PORTLAND, OR (KPTV) – Neighbors speak out after an illegal street racing event blocked an intersection northeast of Portland for about three hours on Sunday night.
Tire marks, and even tire threads, can be seen everywhere at the intersection of northeastern Martin Luther King Jr. Boulevard and northeastern Columbia Boulevard. The intersection is surrounded by fast food restaurants and a motel called the Portland Inn, which also provides housing for low-income residents.
Michael Gilbert, who lives at the Portland Inn, said the street racing event ran from around 9 p.m. to around midnight. According to him, the police came out and just watched.
âThe traffic has been blocked all the way down this way and all the way down that way,â Gilbert told FOX 12.
Portland Police said they received calls of vehicles turning and blocking the intersection, even fireworks. Police told FOX 12 that an accident had been reported but no one was injured and that “due to congestion and crowds, police and medical staff had not entered.”
FOX 12 asked the police if they should have intervened. They said if there was an immediate threat they would have done it.
FOX 12 also received the following response from police: âStaff on duty must weigh the circumstances across town as they consider how to respond. Part of this consideration includes the resources available. Incidents involving an immediate threat to the safety of people are a priority, but they have to take into account the available resources so that any action they can take can be carried out safely. These are tough decisions to make. “
Gilbert said he understands the police have limited resources and doesn’t know what the solution is. One of his neighbors at the motel, who says he’s been abused in the neighborhood, says the police just don’t want to help his inner city.
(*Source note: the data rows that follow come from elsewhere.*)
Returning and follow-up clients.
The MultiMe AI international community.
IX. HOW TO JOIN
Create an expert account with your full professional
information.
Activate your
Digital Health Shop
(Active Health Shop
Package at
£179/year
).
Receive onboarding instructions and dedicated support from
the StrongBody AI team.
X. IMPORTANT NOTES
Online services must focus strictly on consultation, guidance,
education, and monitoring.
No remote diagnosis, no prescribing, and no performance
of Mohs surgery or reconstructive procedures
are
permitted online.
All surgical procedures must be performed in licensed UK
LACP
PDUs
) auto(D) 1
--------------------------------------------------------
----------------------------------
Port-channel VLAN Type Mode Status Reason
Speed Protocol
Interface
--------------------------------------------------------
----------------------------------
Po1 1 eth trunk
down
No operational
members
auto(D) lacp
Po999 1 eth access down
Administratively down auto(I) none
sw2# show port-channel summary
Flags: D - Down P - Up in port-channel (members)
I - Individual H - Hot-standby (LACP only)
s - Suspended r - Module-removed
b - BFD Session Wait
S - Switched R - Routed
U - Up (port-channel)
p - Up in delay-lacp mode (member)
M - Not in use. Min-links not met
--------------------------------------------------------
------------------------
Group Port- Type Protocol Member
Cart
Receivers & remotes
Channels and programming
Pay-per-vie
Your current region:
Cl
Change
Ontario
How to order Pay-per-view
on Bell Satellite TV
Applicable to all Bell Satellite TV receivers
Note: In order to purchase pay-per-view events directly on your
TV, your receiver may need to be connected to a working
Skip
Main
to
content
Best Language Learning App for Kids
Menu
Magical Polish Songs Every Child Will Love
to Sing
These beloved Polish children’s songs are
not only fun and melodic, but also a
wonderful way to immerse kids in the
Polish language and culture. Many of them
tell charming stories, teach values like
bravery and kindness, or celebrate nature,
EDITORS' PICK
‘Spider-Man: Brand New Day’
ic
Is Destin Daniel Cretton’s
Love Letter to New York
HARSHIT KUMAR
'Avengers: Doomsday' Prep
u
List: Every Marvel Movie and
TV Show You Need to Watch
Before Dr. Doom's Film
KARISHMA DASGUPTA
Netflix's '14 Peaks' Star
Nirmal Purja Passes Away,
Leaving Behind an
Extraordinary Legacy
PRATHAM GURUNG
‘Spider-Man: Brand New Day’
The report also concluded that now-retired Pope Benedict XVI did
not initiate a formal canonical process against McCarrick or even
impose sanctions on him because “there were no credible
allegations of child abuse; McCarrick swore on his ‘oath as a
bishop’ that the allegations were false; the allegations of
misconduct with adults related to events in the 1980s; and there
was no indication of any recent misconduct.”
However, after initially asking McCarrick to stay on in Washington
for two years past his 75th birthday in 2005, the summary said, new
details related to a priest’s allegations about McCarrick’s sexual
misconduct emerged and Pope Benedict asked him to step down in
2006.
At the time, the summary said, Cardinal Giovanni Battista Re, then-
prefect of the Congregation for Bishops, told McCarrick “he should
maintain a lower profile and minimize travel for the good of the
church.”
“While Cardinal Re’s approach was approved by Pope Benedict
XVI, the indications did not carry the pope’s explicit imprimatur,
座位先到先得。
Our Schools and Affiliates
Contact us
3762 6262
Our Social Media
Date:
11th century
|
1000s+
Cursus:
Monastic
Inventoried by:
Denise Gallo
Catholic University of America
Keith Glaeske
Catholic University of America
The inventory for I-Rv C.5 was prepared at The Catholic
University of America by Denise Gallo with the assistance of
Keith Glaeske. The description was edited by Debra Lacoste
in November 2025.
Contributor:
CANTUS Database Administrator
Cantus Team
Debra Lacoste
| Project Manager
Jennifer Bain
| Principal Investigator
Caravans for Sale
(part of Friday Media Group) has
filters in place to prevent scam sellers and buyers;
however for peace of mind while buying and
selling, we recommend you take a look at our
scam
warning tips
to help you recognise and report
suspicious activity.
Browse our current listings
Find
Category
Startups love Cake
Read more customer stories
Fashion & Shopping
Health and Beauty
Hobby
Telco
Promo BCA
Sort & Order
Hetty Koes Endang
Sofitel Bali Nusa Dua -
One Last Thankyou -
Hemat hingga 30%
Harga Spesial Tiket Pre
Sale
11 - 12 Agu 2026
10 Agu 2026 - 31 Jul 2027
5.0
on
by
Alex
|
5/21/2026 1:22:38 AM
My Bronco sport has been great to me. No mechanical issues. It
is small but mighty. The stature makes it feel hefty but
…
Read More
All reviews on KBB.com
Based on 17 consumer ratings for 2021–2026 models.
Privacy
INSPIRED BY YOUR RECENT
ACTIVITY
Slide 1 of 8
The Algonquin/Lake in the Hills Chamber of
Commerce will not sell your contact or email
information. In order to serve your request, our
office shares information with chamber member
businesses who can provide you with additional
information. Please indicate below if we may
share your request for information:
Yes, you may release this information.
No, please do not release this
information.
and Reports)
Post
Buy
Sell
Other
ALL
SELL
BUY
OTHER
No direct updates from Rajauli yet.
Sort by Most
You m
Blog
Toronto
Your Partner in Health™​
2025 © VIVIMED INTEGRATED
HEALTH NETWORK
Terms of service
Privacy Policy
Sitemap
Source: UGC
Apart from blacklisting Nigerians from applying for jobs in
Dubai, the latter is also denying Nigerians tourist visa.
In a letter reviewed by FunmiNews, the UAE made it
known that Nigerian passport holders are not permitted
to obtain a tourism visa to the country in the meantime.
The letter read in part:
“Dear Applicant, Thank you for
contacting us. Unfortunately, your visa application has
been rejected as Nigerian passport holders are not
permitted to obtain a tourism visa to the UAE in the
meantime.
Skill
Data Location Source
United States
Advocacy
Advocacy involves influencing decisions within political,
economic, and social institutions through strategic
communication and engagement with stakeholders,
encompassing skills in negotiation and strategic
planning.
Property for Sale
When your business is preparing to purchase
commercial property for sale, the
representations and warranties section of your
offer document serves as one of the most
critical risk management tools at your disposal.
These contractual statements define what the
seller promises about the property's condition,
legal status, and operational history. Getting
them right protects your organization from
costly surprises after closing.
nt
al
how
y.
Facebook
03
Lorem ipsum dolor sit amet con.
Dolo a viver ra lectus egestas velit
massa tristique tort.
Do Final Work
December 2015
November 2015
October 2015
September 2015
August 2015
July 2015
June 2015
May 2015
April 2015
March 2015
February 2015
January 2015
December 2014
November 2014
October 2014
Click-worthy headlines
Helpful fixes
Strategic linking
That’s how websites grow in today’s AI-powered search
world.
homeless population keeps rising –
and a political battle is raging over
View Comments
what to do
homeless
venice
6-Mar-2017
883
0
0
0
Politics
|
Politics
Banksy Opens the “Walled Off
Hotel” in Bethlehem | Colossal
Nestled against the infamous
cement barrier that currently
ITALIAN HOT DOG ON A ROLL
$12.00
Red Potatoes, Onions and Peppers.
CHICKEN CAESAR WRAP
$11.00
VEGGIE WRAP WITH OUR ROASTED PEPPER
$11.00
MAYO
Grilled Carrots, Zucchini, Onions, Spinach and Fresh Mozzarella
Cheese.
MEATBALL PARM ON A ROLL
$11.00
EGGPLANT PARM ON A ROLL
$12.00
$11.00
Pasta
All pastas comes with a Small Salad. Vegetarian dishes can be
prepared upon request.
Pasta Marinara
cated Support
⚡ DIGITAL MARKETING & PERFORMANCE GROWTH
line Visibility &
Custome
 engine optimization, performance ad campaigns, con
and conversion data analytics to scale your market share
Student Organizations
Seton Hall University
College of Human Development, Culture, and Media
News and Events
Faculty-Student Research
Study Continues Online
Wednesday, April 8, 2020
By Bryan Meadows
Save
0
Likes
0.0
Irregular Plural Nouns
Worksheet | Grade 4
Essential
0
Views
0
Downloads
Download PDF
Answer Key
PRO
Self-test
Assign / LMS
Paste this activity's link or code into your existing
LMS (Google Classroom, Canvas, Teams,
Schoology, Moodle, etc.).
“Don’t say you’re out of guns when it’s actually the location and the area. When we have someone wielding a gun here, we call the cops and they don’t go. don’t show upâ¦ you don’t want to deal with that part of town, âTodd Kepus said.
Both men say they felt trapped in their homes last night by those who took to the streets. âThey’re shooting fireworks, and I can’t figure out if it’s fireworks or gunshots, so we’re just staying in our room,â Gilbert said.
For months now, those who live and work in North and Northeast Portland have called on the city to do something about the problem of illegal street racing. Companies say some of their night and night workers cannot leave work without fear of being hit or killed by street runners.
Mayor Ted Wheeler’s office said it plans to present city council with a draft proposed ordinance to combat street racing this month. The mayor’s office said it was still reviewing and finalizing the proposal.